■ Transcribed page contents ■
- - -
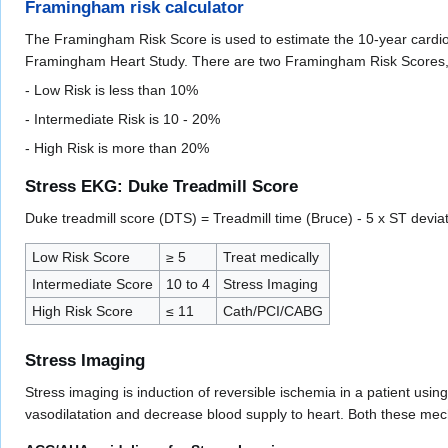
Framingham risk calculator
The Framingham Risk Score is used to estimate the 10-year cardio
Framingham Heart Study. There are two Framingham Risk Scores,
- Low Risk is less than 10%
- Intermediate Risk is 10 - 20%
- High Risk is more than 20%
Stress EKG: Duke Treadmill Score
Duke treadmill score (DTS) = Treadmill time (Bruce) - 5 x ST deviat
Low Risk Score
≥ 5
Treat medically
Intermediate Score
10 to 4
Stress Imaging
High Risk Score
≤ 11
Cath/PCI/CABG
Stress Imaging
Stress imaging is induction of reversible ischemia in a patient usi
vasodilatation and decrease blood supply to heart. Both these me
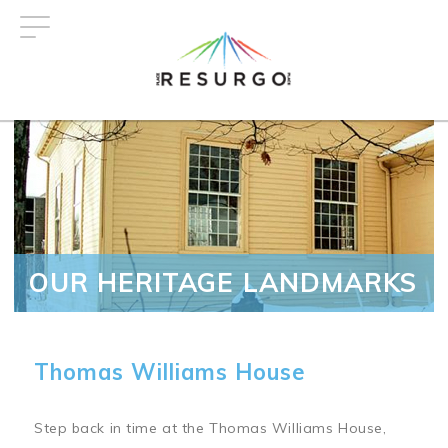
Skip
to
main
content
OUR HERITAGE LANDMARKS
Thomas Williams House
Step back in time at the Thomas Williams House,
- - -
■ What needs to be done ■
Your answer must be every record above, word for word, with no pictures.

■ Response to the exercise ■
Framingham risk calculator
The Framingham Risk Score is used to estimate the 10-year cardio
Framingham Heart Study. There are two Framingham Risk Scores,
- Low Risk is less than 10%
- Intermediate Risk is 10 - 20%
- High Risk is more than 20%
Stress EKG: Duke Treadmill Score
Duke treadmill score (DTS) = Treadmill time (Bruce) - 5 x ST deviat
Low Risk Score
≥ 5
Treat medically
Intermediate Score
10 to 4
Stress Imaging
High Risk Score
≤ 11
Cath/PCI/CABG
Stress Imaging
Stress imaging is induction of reversible ischemia in a patient usi
vasodilatation and decrease blood supply to heart. Both these me
Skip
to
main
content
OUR HERITAGE LANDMARKS
Thomas Williams House
Step back in time at the Thomas Williams House,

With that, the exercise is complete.